Task item:
For this exercise, output the entries below exactly from the line that holds "Κοινό και το" to the line that holds "Nossas soluções", both ends included. No pictures belong in the copy.

(Page images and extracted text)
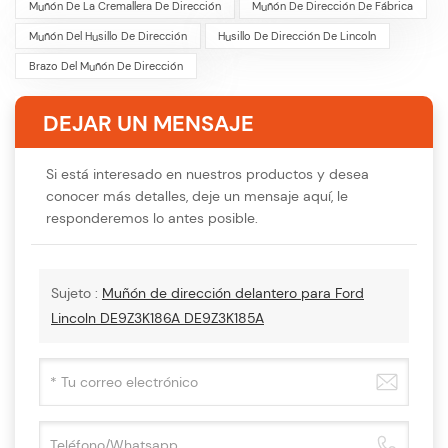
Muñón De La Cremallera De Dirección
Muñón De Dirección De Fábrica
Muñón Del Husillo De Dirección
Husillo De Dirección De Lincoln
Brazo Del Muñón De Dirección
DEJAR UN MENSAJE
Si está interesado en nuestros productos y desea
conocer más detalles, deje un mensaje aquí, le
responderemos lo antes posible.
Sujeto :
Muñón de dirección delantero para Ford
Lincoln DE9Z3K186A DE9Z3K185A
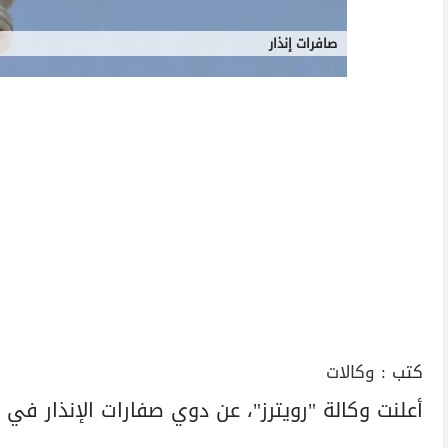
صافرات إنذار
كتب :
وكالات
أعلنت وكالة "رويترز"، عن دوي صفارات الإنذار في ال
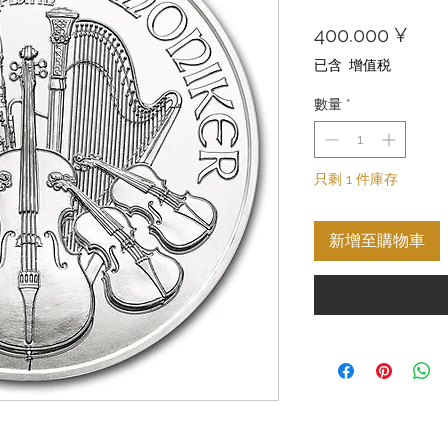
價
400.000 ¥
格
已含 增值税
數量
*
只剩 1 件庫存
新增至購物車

...

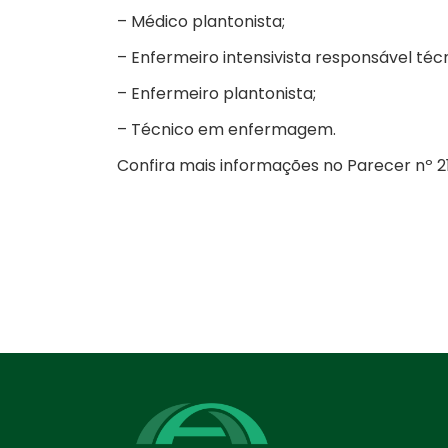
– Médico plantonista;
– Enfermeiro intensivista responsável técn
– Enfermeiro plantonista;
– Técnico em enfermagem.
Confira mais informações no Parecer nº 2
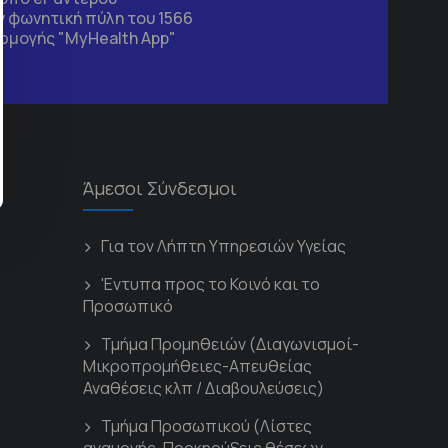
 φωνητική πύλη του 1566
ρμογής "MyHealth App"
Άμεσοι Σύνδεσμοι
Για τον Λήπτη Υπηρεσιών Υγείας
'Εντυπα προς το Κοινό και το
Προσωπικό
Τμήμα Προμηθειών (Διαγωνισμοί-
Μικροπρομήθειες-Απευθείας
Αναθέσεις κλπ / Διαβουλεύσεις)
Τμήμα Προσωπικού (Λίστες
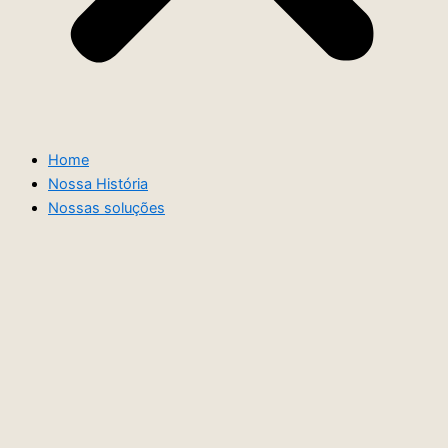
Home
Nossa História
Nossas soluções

Output for this task:
'Εντυπα προς το Κοινό και το
Προσωπικό
Τμήμα Προμηθειών (Διαγωνισμοί-
Μικροπρομήθειες-Απευθείας
Αναθέσεις κλπ / Διαβουλεύσεις)
Τμήμα Προσωπικού (Λίστες
Home
Nossa História
Nossas soluções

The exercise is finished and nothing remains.